I once imagined how the conversation would go.
Me: “Hey Mom, I’m gay. Like Ellen. You know on TV. Her kind of gay.”
Her: “Ellen can be gay. You can’t.”
My mother loved me so much, but as an undocumented Black woman already facing so many hurdles, she didn’t want her child to check off yet another marginalized box. So I stayed in the closet, inviting a few people in over the years but never leaving. And when I felt sorry for myself and wanted to cry, she was quick to remind me how good I had it.
My mother did the hard work, contributed to the land of the free, and she had a plan for my future, like so many American children with immigrant parents. We anchor babies (one of my favorite pejorative terms that I have reappropriated) must apply to Ivy League schools and choose a career from an approved list: doctor, lawyer, engineer, professor, even immigration enforcement agent! Anything but a queer writer.
I never had the opportunity to tell her because it was never part of our plan. But when she had to confess her undocumented status to immigration officers, that plan was demolished. For the first time in our American lives, we experienced the privilege of an interlude. Usually, any tragedy forced us to move quicker, to hustle more.

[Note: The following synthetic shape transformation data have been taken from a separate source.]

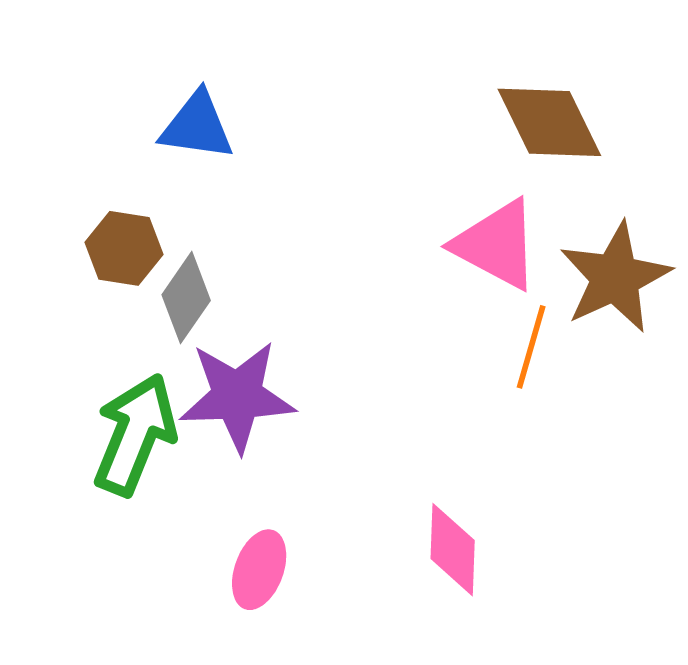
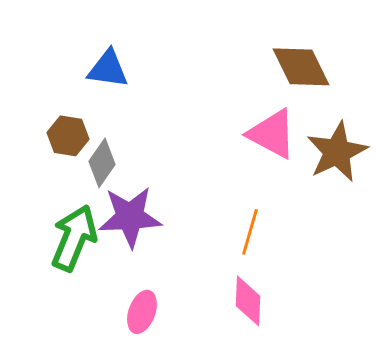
orange line: (531, 347) -> (250, 232), moved

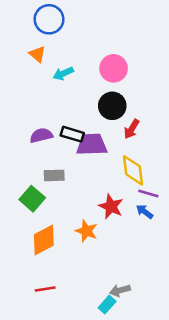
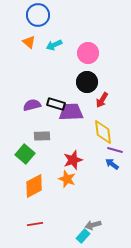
cyan arrow: (63, 74) -> (54, 45), moved
red star: (111, 206) -> (73, 160), moved, turned 30

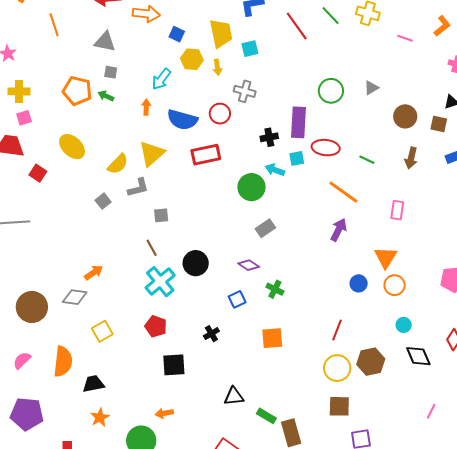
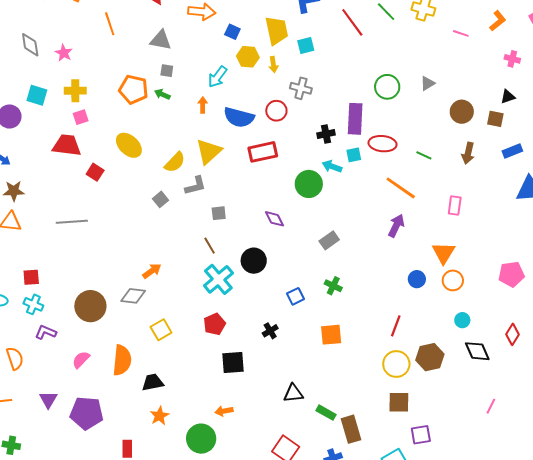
gray rectangle: (265, 228) -> (329, 240), moved
purple diamond: (249, 265) -> (274, 219), moved, turned 30
red pentagon: (156, 326) -> (215, 324), turned 30

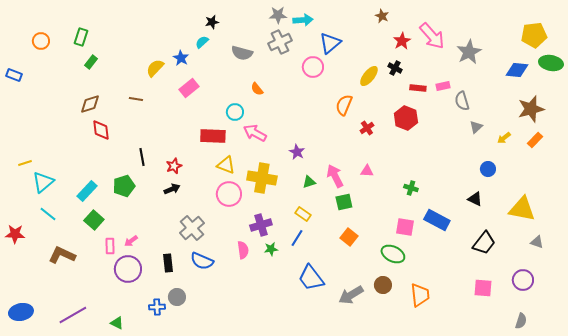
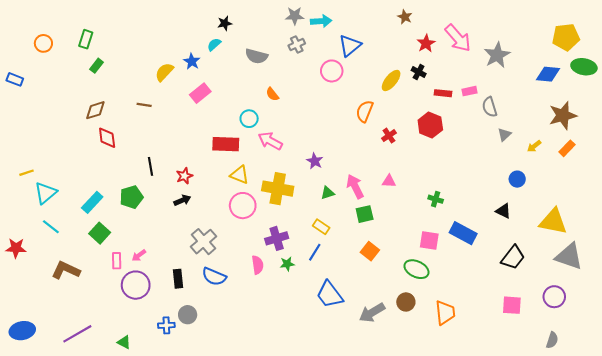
gray cross: (280, 42) -> (297, 44), size x0.7
gray triangle: (537, 242) -> (569, 256), size x2.0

Breathing space is something we couldn’t afford. But her being deported stopped us.
First, she just disappeared, and none of us knew where she was for weeks. When we finally learned that she had been detained, I swung into action, contacting a lawyer, trying to come up with a plan.
Then I received a phone call. And my mother and I had to talk to each other as if it was our last day on earth, because that’s what it felt like. I had only a few minutes to explain how we were going to try to keep her here, to remind her of our hustle, and, most importantly, to tell her that our love could survive this.